Consecutive Numbers
ArithmeticConsecutive numbers are integers that follow each other in order without any gaps, such as 4, 5, 6, 7.
Formula
n, n+1, n+2, \ldots
Definition
Consecutive numbers are numbers that come one after another in counting order, with no numbers skipped.
Example
$7, 8, 9, 10$ are four consecutive numbers. $2, 4, 6$ are consecutive even numbers (even numbers in order).
Key Insight
Consecutive numbers differ by exactly $1$. Consecutive even numbers differ by $2$. Consecutive odd numbers also differ by $2$.
Definition
Consecutive integers are of the form $n, n+1, n+2, \ldots, n+k$. Consecutive even integers: $n, n+2, n+4, \ldots$ ($n$ even). Consecutive odd integers: $n, n+2, n+4, \ldots$ ($n$ odd). The sum of $n$ consecutive integers starting at $a$ is $na + n(n-1)/2$.
Example
Three consecutive integers summing to $48$: $n + (n+1) + (n+2) = 48$, so $3n + 3 = 48$, $n = 15$. The integers are $15, 16, 17$. Check: $15+16+17 = 48$.
Key Insight
The average of any set of consecutive integers equals the middle value (or the average of the two middle values).
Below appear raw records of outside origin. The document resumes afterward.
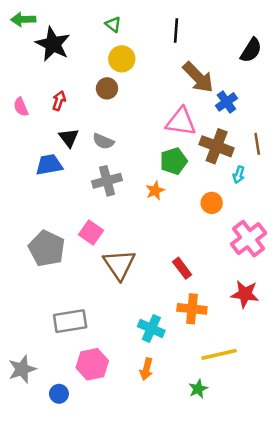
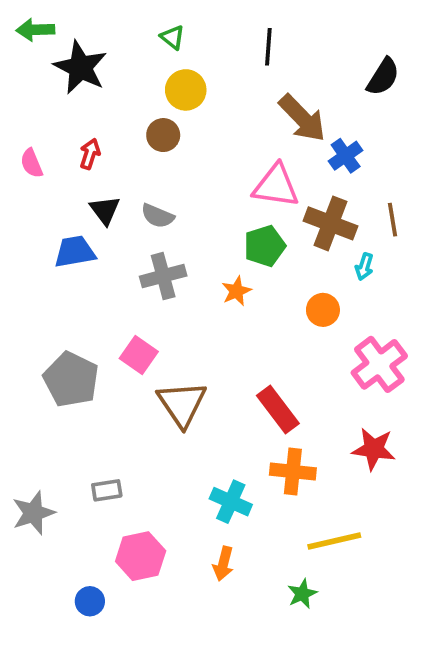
red rectangle: (182, 268) -> (278, 410), size x1.4
gray rectangle: (70, 321) -> (107, 490), size x0.6
gray star: (22, 369) -> (33, 513), moved

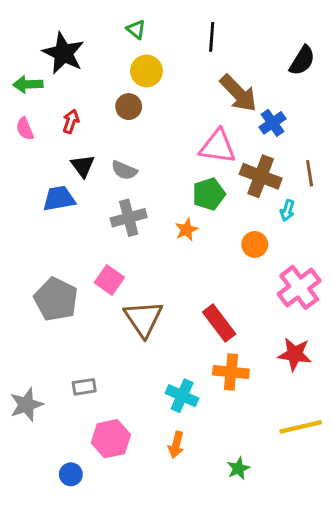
green arrow: (35, 30) -> (28, 84), moved
yellow line: (334, 541) -> (301, 427), moved

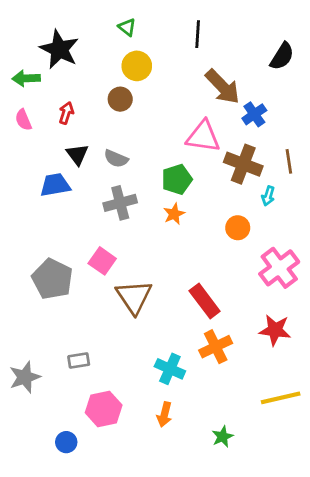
green pentagon: (209, 194) -> (177, 179), moved
orange cross: (231, 372) -> (216, 347), turned -32

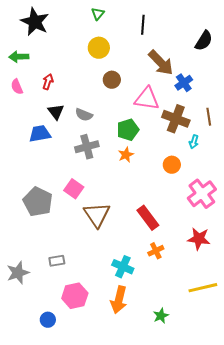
green triangle: (127, 27) -> (98, 14), moved, turned 32
black star: (59, 49) -> (35, 22), moved
brown circle: (120, 99) -> (112, 80), moved
orange cross: (216, 347) -> (156, 251), size x0.7
orange arrow: (164, 414) -> (119, 300), size x1.5

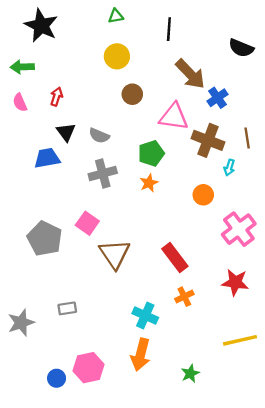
green triangle: (98, 14) -> (116, 16), turned 40
black semicircle: (204, 41) -> (241, 48), turned 80
pink hexagon: (75, 296) -> (88, 368), moved

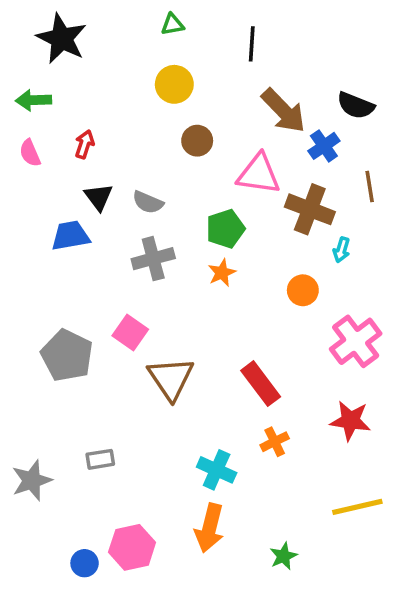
black semicircle: (241, 48) -> (356, 105), moved
brown line: (247, 138) -> (370, 186), moved

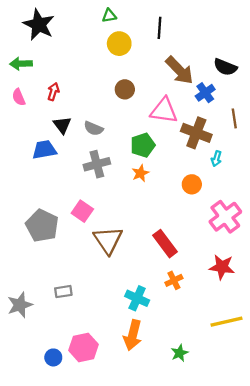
yellow circle: (174, 84) -> (119, 44), moved

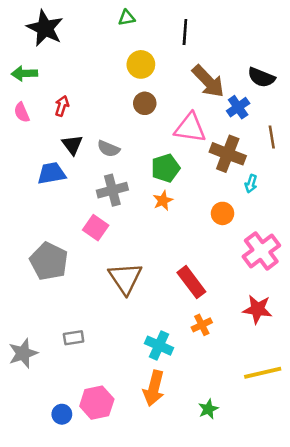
yellow circle: (119, 44) -> (141, 64), moved
pink square: (82, 211) -> (96, 228), moved

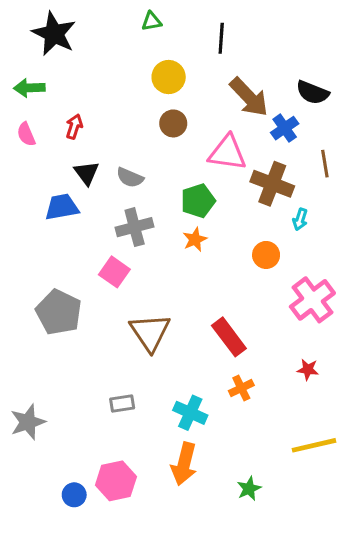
red star: (257, 309) -> (308, 369), size x0.6
gray rectangle: (74, 338) -> (122, 404), moved

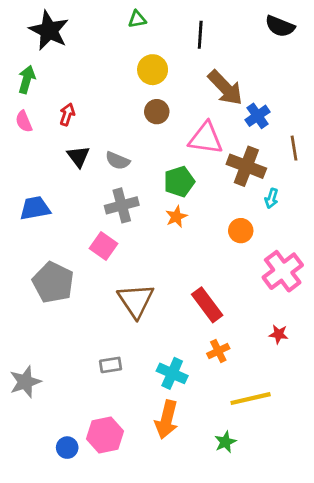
green arrow: (29, 88) -> (27, 79), turned 108
black semicircle: (312, 92) -> (280, 26), moved
blue trapezoid: (62, 207) -> (35, 208), moved
yellow line: (314, 445) -> (251, 399), moved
This makes summing consecutive integers easy: $\text{sum} = \text{count} \times \text{average}$.
Definition
Consecutive integer problems connect to arithmetic progressions: $n, n+1, \ldots, n+k$ is an AP with first term $n$ and common difference $1$. The product of $k$ consecutive integers is always divisible by $k!$ (combinatorial identity: $\binom{n+k}{k} = \frac{(n+1)(n+2)\cdots(n+k)}{k!}$ is an integer). This is the basis for proving that binomial coefficients are integers.
Example
Proof that the product of any $3$ consecutive integers is divisible by $6$: one of them is divisible by $3$, and at least one by $2$. More precisely: $n(n+1)(n+2) = 6\binom{n+2}{3}$, which is $6$ times an integer.
Key Insight
Consecutive products (falling factorials) satisfy identities analogous to powers in calculus. The difference operator on consecutive products mirrors the derivative for continuous functions, unifying discrete and continuous mathematics.